El sol comenzó a ponerse tras las ruinas de St. Louis. Otra noche de vigilia. Jackson suspiró, activó la tienda protectora de energía-Y, y colocó dentro el flotador. Llamó a Vicki.
—Hola, Jackson. ¿Qué tal va el asalto? ¿Ya ha caído Troya?
Jackson sonrió.
—Acabamos de entrar el caballo de madera. Que Lizzie no te oiga llamarlo así.
—La gente que es presa de una manía religiosa temporal carece de sentido del humor. Aunque sea una manía temporal de siete años. ¿Cómo estás, amor mío?
—Solo. —Jackson miró más atentamente el rostro de Vicki en la pequeña pantalla portátil—. ¿Cómo estás tú? Pareces… ha pasado algo.
—Sí —admitió Vicki. Sus ojos violeta reflejaron la luz, como vino tinto.
—¿Alguien encontró el antídoto? —preguntó Jackson.
—No. No se trata de eso. Aunque K-C sigue afirmando que están cerca. Es otra cosa… es evidente que no has estado mirando las noticias. La Facultad de Medicina de Chicago ha hecho un anuncio.
—¿Un anuncio? ¿Cuál?
—Óvulos y esperma. Congelados durante siete años, desconocidos hasta que llegaron, traídos por un robot programado cronológicamente, la semana pasada.

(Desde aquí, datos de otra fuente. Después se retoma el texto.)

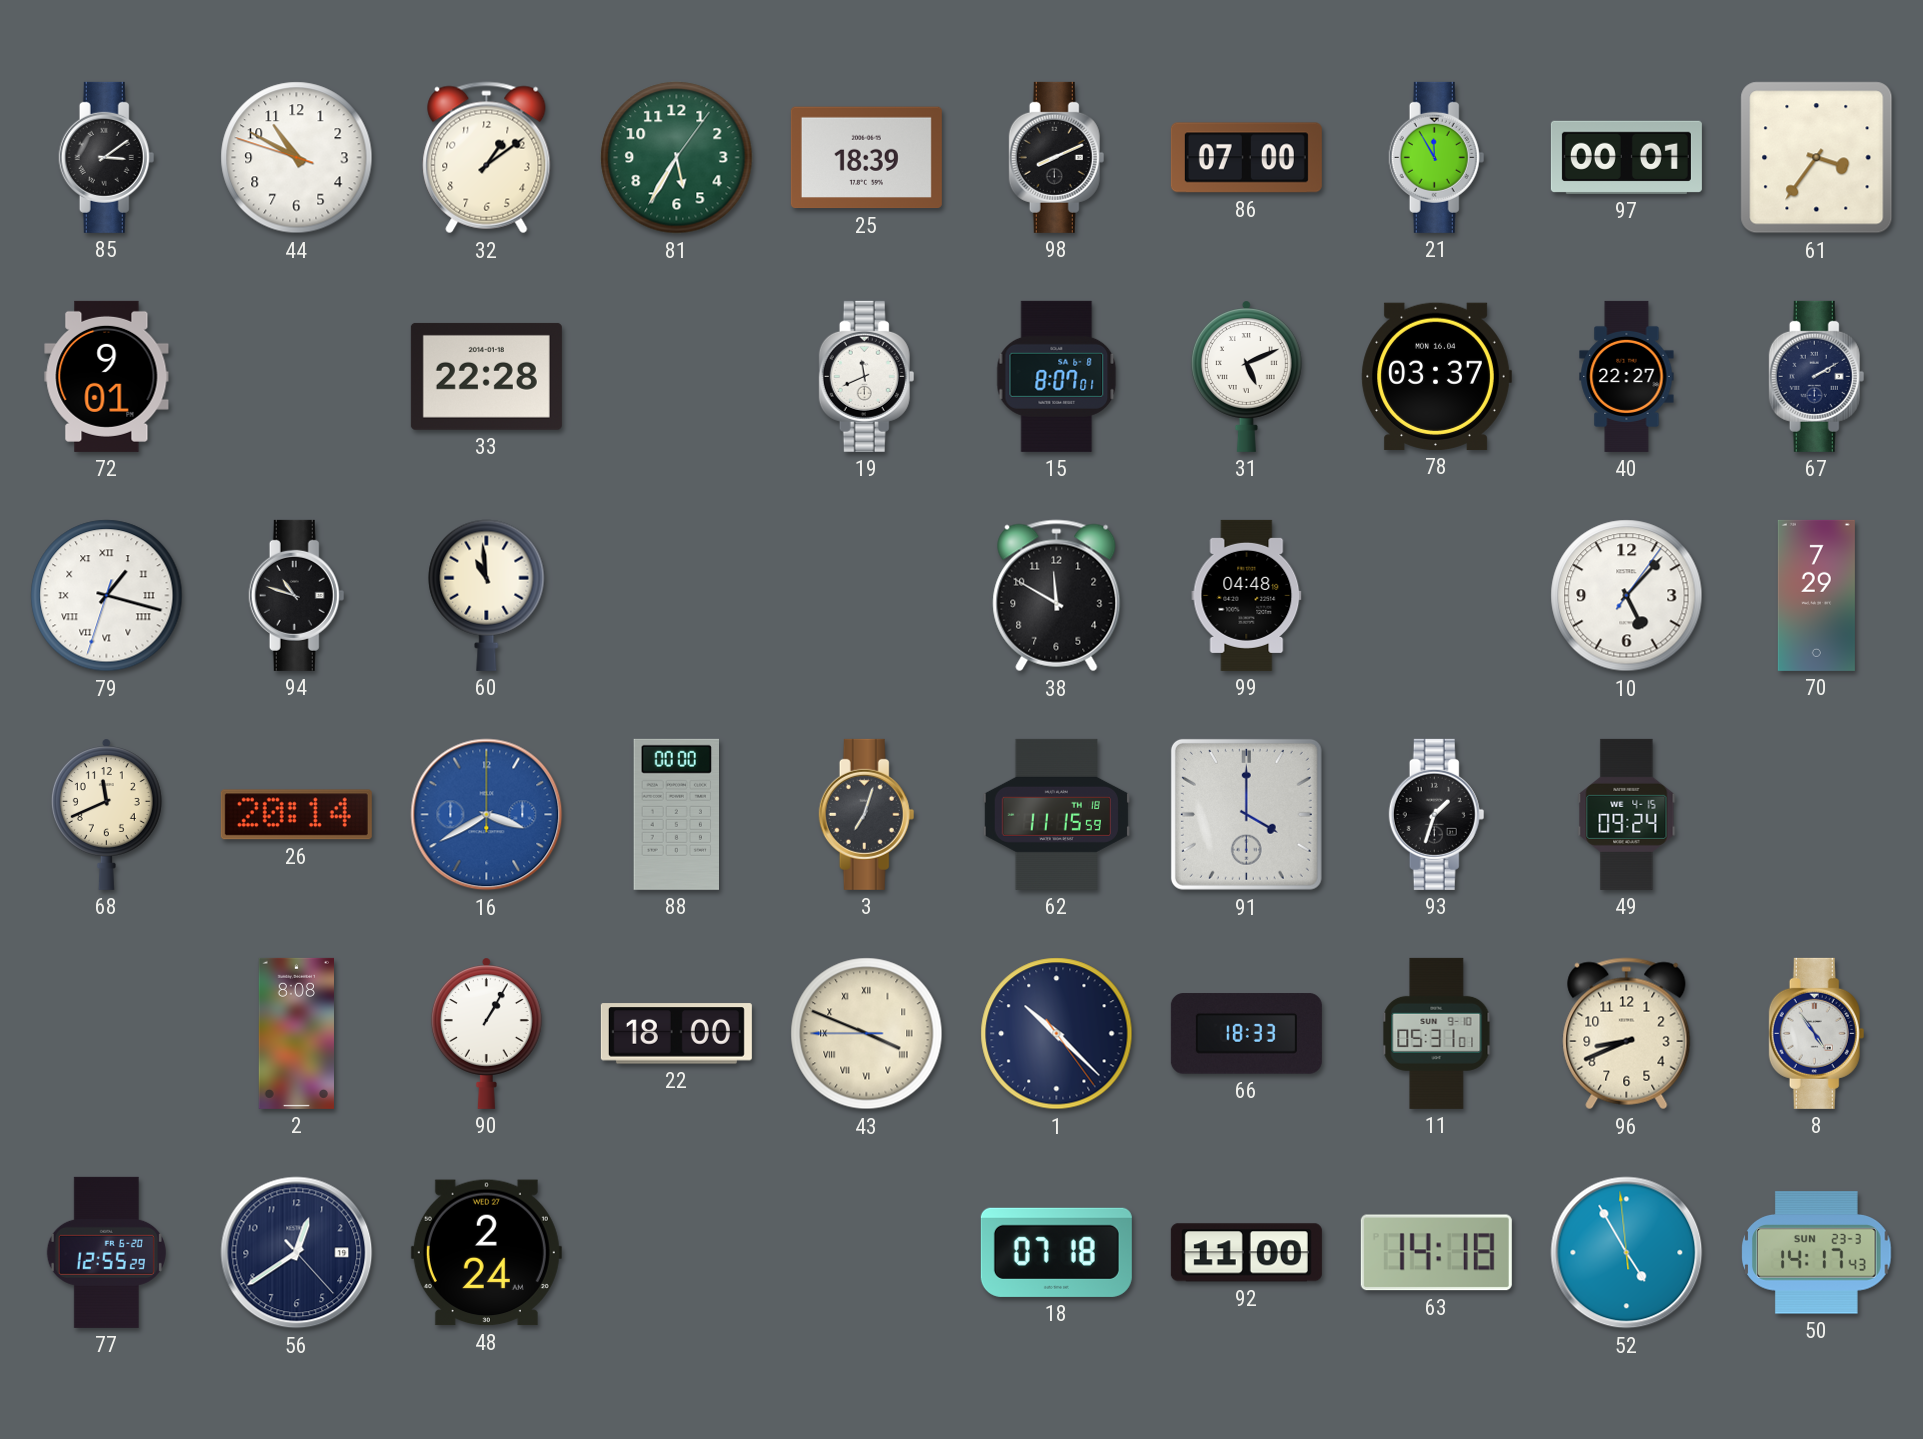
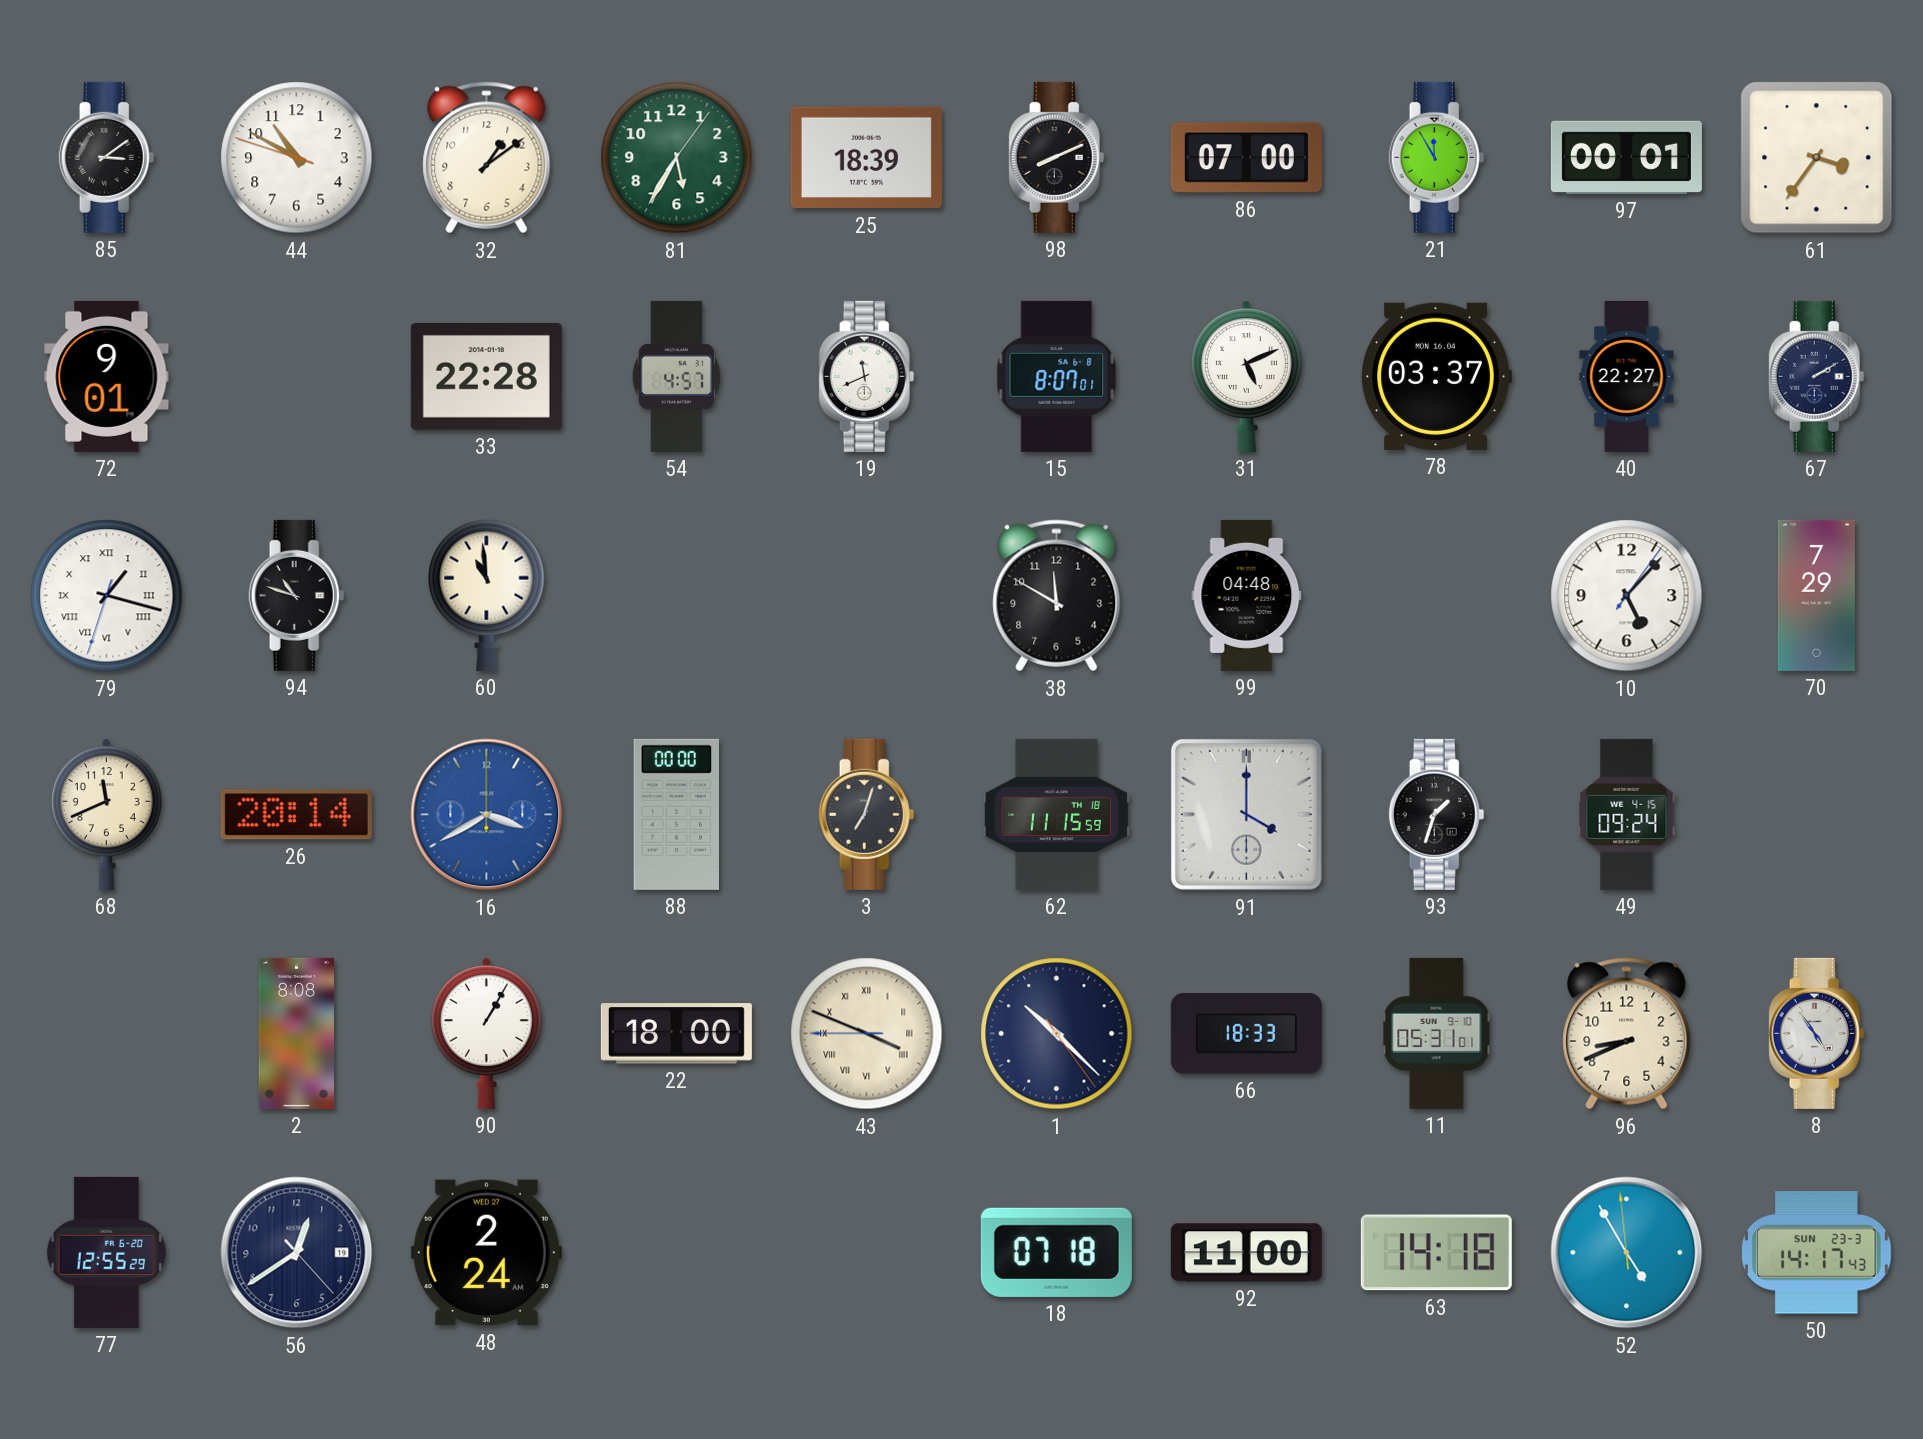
54: none -> 4:57
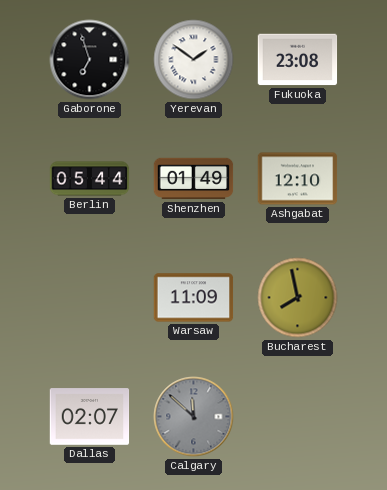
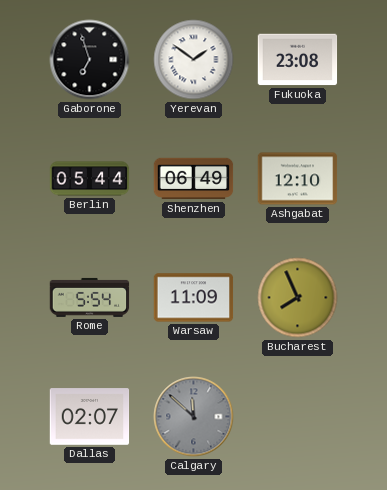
Shenzhen: 01:49 -> 06:49
Rome: none -> 5:54
Bucharest: 7:58 -> 7:56
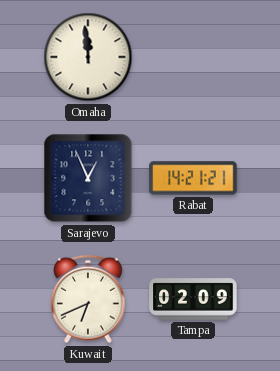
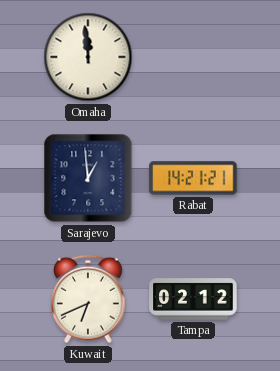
Sarajevo: 12:56 -> 12:59
Tampa: 02:09 -> 02:12
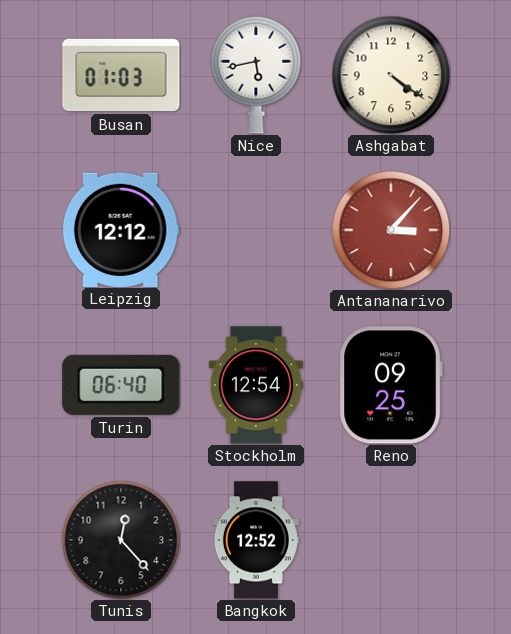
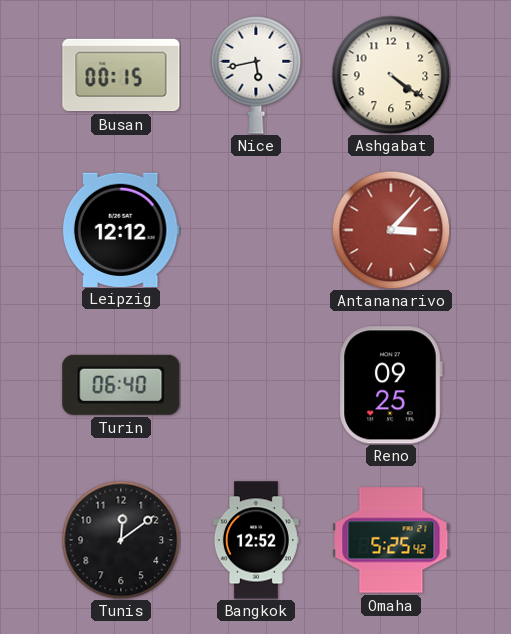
Busan: 01:03 -> 00:15
Stockholm: 12:54 -> none
Tunis: 12:23 -> 12:09
Omaha: none -> 5:25
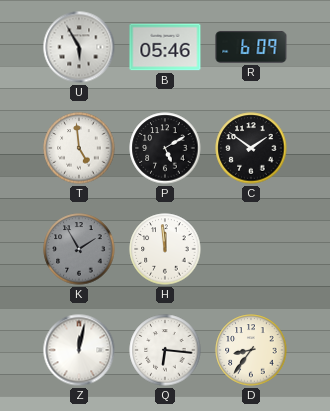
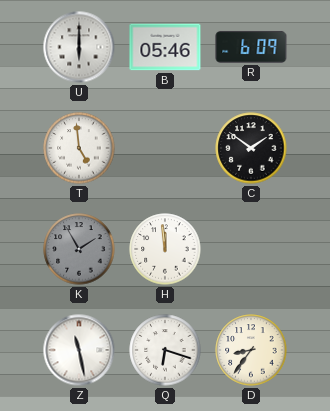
U: 5:55 -> 6:00
P: 5:10 -> none
Z: 12:02 -> 11:28
Q: 6:16 -> 6:18
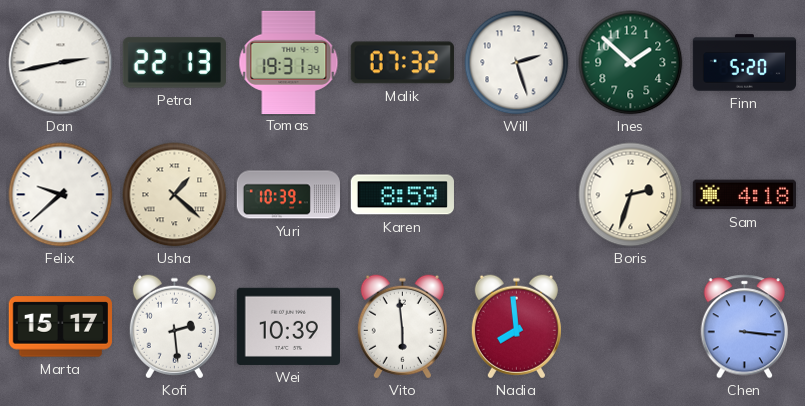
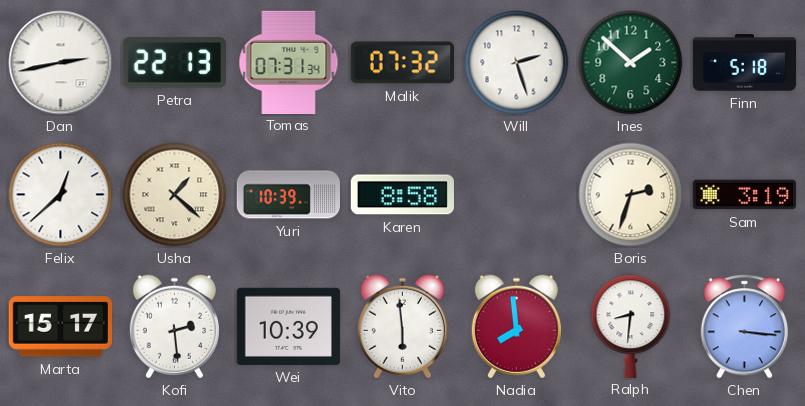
Tomas: 19:31 -> 07:31
Finn: 5:20 -> 5:18
Felix: 9:38 -> 12:38
Karen: 8:59 -> 8:58
Sam: 4:18 -> 3:19
Ralph: none -> 8:31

Un lento latido comenzó a sonar en los oídos de Jackson. En la distancia, más allá de las sombras, la puerta del edificio Vividor volvió a abrirse.
—Óvulos y esperma. ¿De quiénes?
—¿No te lo imaginas, Jackson? De todos los SuperInsomnes. Miranda Sharifi, Terry Mwakambe, Christina Demetrios, Jonathan Markowitz… todos los genios muertos que nosotros, los simples mortales, no sabíamos cómo reproducir,
Jackson no contestó nada. Una pequeña figura se deslizó por la puerta del campo, internándose en las largas sombras del crepúsculo.
—La Facultad de Medicina de Chicago fue el lugar donde fueron programados los primeros Insomnes, hace ciento veinticinco años. Leisha Camden, Kevin Baker, Richard Keller… Miranda Sharifi debía de tener una vena sentimental, después de todo.
—Así que vamos a empezar todo de nuevo.
—Si los fertilizan, sí. El debate será feroz. ¿Necesitamos más dei a partir de las machinae redescubiertas? ¿O será mejor que sigamos equivocándonos por nuestra cuenta?
La pequeña figura no era otro que Dirk. Desde donde se encontraba, Jackson pudo ver que el niño estaba aterrado, regocijado, orgulloso de sí mismo, ansioso por volver al interior. Dirk le hizo señas frenéticas para que entrara en el edificio.
—Vicki, tengo que irme. Están listos para dejarme entrar.
—¿Ya?
—Ya. Theresa se está volviendo muy hábil en esta tarea.
—Santa Theresa. Muy bien, Jackson, ve y convierte a los paganos. Te quiero. —La pantalla quedó en blanco.
Dirk estaba agitando las dos manos. Jackson apartó de sí el comunicador, le devolvió las señas, y cogió el flotador. El equipo para enseñar a la gente a recuperar sus vidas estaba preparado: medicinas, holos didácticos, robots enfermeros, semillas, bibliotecas de cristales. Todo, detrás del inhibido Dirk, que se había convertido en Treeboy, que se había transformado en mendigo porque sólo ofreciendo sus manos vacías y abiertas podían acercarse unos a otros.
El doctor Jackson Aranow avanzó con sus dones.